A close-up look at preferred share ETFs, a mega-hit with investors turned surprise money-loser

Rob Carrick was kind enough to quote me in his piece A close-up look at preferred share ETFs, a mega-hit with investors turned surprise money-loser:

The people selling preferred shares and the ETFs that hold them include investors who used rate reset preferreds as a way to profit from rising interest rates, said James Hymas, a preferred-share specialist who manages the Malachite Aggressive Preferred Fund for high-net-worth investors.

“The other class of sellers are people who are selling just because these shares are going down,” Mr. Hymas said. “They’ve take pretty significant losses in the last eight months or so and they’re saying, ‘I’m out.’”

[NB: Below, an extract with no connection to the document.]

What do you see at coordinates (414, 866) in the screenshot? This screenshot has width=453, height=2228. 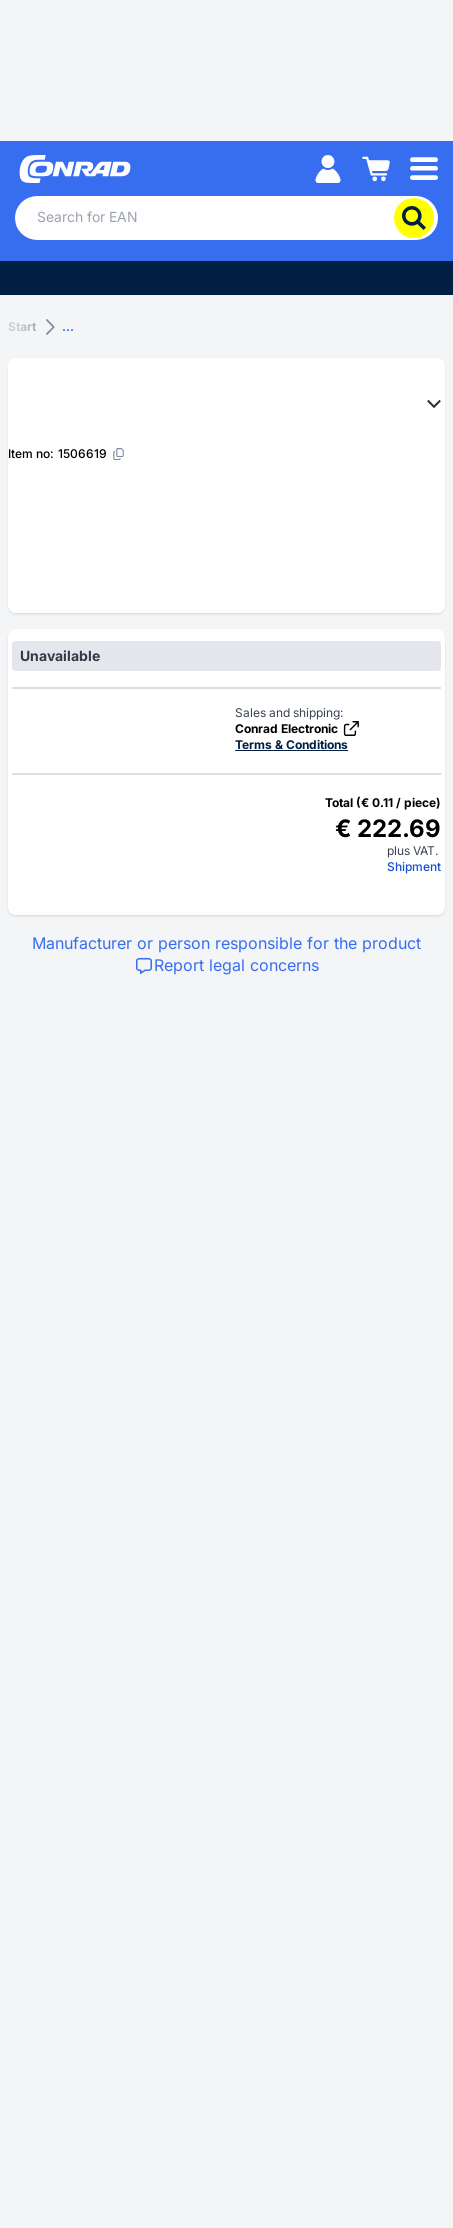 I see `Shipment` at bounding box center [414, 866].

Mr. Hymas’s guideline for investing in preferred shares is that you should only use money you’re pretty sure you’re not going to need for 10 years or more. That way, you can ride through the periods of volatility that seem to be inevitable in a world where interest rates keep defying expectations. Pref shares are particularly attractive in non-registered accounts, where the dividend tax credit applies.

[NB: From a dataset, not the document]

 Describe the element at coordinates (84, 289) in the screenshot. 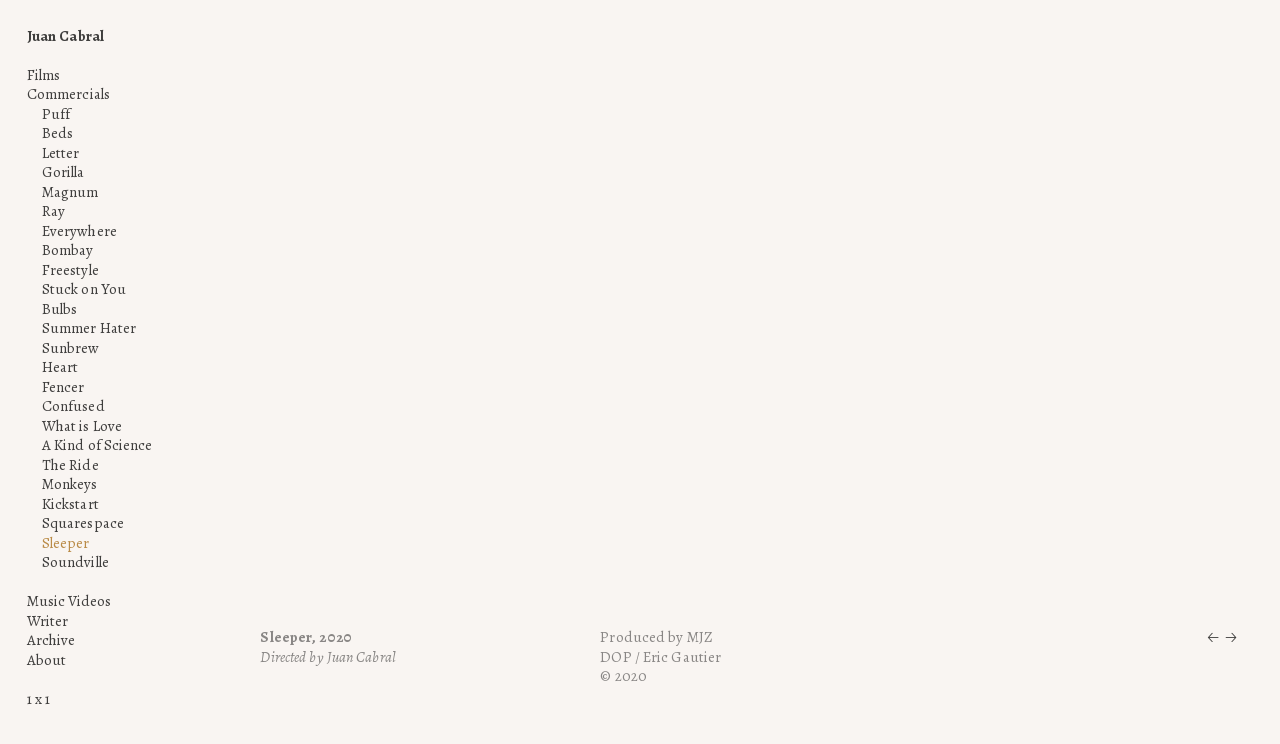

I see `Stuck on You` at that location.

Bond yields could definitely fall further, so there’s a risk that the yield from rate reset preferreds might be lower still. But Mr. Hymas points out that there’s nothing exceptional about holding income-producing investments that renew at lower yields.

This happens all the time when investors use five-year ladders of guaranteed investment certificates. That’s where you invest equal amounts in GICs with terms of one through five years and then invest maturing GICs back into a new five-year term. Anyone who has done this in recent years knows that it’s common to renew at lower rates.

It’s also important to understand that the problems faced by preferred share ETFs have nothing to do with the quality of the securities they hold. While Mr. Hymas points out that some less financially solid companies have entered the preferred share market in the past 10 years or so, most issuers are big banks and other blue chips that can be relied on to pay their dividends.

Preferred share ETFs are a hostage to interest rates, then. The rate reset shares they mostly or exclusively hold are pummelled when rates fall and they’ll have their day when rates rise. “As a matter of fact, I think they’re going to shine even if things stay the way they are now,” Mr. Hymas said. “I believe they’re totally oversold at this point.”